> _Work instruction_
The response should consist of every line below, restated exactly, with no pictures.

^^^^

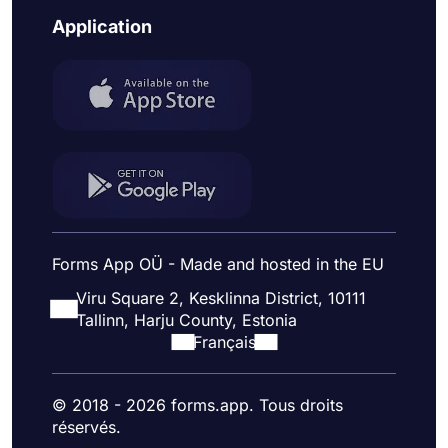
Application
Forms App OÜ - Made and hosted in the EU
Viru Square 2, Kesklinna District, 10111
Tallinn, Harju County, Estonia
Français
© 2018 - 2026 forms.app. Tous droits
réservés.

^^^^

> _Task result_
Application
Forms App OÜ - Made and hosted in the EU
Viru Square 2, Kesklinna District, 10111
Tallinn, Harju County, Estonia
Français
© 2018 - 2026 forms.app. Tous droits
réservés.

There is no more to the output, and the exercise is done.